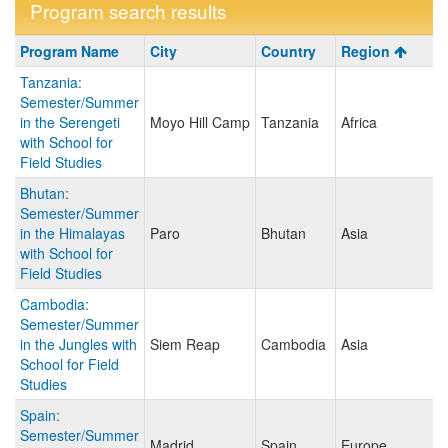
Program search results
Program
Program Name
City
Country
Region
search
Tanzania:
results
Semester/Summer
in the Serengeti
Moyo Hill Camp
Tanzania
Africa
with School for
Field Studies
Bhutan:
Semester/Summer
in the Himalayas
Paro
Bhutan
Asia
with School for
Field Studies
Cambodia:
Semester/Summer
in the Jungles with
Siem Reap
Cambodia
Asia
School for Field
Studies
Spain:
Semester/Summer
Madrid
Spain
Europe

+ + + + + + +

TASK TO COMPLETE.
Pictures aside, repeat exactly every line from the top of the listing above through the line bearing "School for Field", inclusive.

REPLY TO THE TASK.
Program search results
Program
Program Name
City
Country
Region
search
Tanzania:
results
Semester/Summer
in the Serengeti
Moyo Hill Camp
Tanzania
Africa
with School for
Field Studies
Bhutan:
Semester/Summer
in the Himalayas
Paro
Bhutan
Asia
with School for
Field Studies
Cambodia:
Semester/Summer
in the Jungles with
Siem Reap
Cambodia
Asia
School for Field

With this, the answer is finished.